Abrdn, gestionnaire d’actifs basé à Édimbourg, est la dernière entité à avoir adopté les ETF à gestion active en Europe. State Street a commencé à travailler avec Abrdn il y a deux ans pour planifier et définir la stratégie de sa gamme d’ETF européens, ce qui a abouti au lancement du Global Real Estate Active Thematics Ucits ETF d’Abrdn en mai. La mise en service du premier produit est une étape importante pour les deux sociétés», a déclaré M. Fitzpatrick. 

L’Europe penche fortement vers l’actif

M. Fitzpatrick ne pense pas que l’Europe soit à la traîne par rapport aux États-Unis. En fait, il voit une croissance significative dans tous les secteurs, en particulier dans les produits ESG, qui représentaient plus de 60 % des flux du marché primaire dans les ETF en 2022.

Les principaux gestionnaires de fonds basés au Luxembourg, tels qu’Amundi et BNP, suivent l’évolution de Dublin en tant que principale plaque tournante des ETF en Europe, attirés par la convention fiscale irlandaise avec les États-Unis. Amundi reproduit progressivement en Irlande sa gamme de 15 milliards d’euros d’ETF basés au Luxembourg.

M. Fitzpatrick a fait remarquer que les avantages fiscaux et l’écosystème global contribuent à la décision des nouveaux émetteurs de domicilier leurs produits. De nombreux nouveaux émetteurs entrant sur le marché des ETF et lançant et domiciliant leurs produits en Irlande ont cité les avantages fiscaux comme l’une des raisons de leur choix.

Flexibilité du Luxembourg

L’avantage du Luxembourg réside dans sa flexibilité en ce qui concerne les catégories d’actions cotées et non cotées. Les gestionnaires d’actifs appliquant des stratégies actives peuvent facilement ajouter une classe d’ETF sans avoir à changer le nom de l’ensemble du fonds.
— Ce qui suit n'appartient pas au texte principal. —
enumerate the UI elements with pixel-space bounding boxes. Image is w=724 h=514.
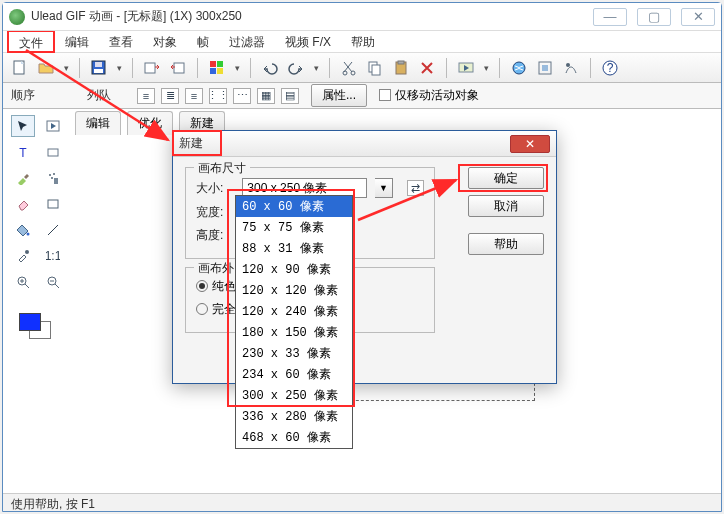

M. Fitzpatrick y voit «un avantage potentiel pour le Luxembourg», en particulier pour les gestionnaires qui ont déjà une stratégie existante au Luxembourg, où ils gèrent des fonds à revenu fixe.

D’autre part, la convention fiscale irlandaise avec les États-Unis accorde aux fonds investissant dans des actions américaines une réduction de 15 % sur la retenue à la source - le Luxembourg applique un taux d’imposition de 30 % au niveau des fonds, tant pour les fonds communs de placement que pour les fonds négociés en bourse. Par conséquent, les nouveaux émetteurs qui prévoient de lancer des produits d’actions seront probablement basés en Irlande, selon M. Fitzpatrick. Il est probable que les nouveaux émetteurs qui prévoient de lancer des produits d’actions seront basés en Irlande.

La séparation n’a pas de sens 

Il y a très peu de gestionnaires qui envisageraient de lancer une gamme de produits à revenu fixe uniquement ou de produits d’actions uniquement. Si le gestionnaire prévoit de lancer des produits en actions et a besoin d’une nouvelle structure juridique, il est probable qu’il établira à la fois des actions et des titres à revenu fixe en Irlande. Pour ces gestionnaires, une scission n’a pas de sens».

M. Fitzpatrick prévoit que la croissance active en Europe déterminera l’avenir des ETF. Si l’Irlande pourrait ouvrir la voie, le Luxembourg pourrait également connaître une croissance, notamment grâce aux gestionnaires qui introduisent des produits actifs dans leur gamme luxembourgeoise. L’éventuel transfert d’Amundi du Luxembourg vers l’Irlande pour les produits ETF d’actions avec des positions américaines est une évolution à surveiller.

En ce qui concerne les produits à revenu fixe, les gestionnaires actifs comme Amundi pourraient continuer à ajouter une catégorie d’ETF au Luxembourg. Tout ce qui ira au-delà se fera probablement en Irlande. Il ne s’agit pas d’une opinion, mais de ce que nous voyons en Irlande.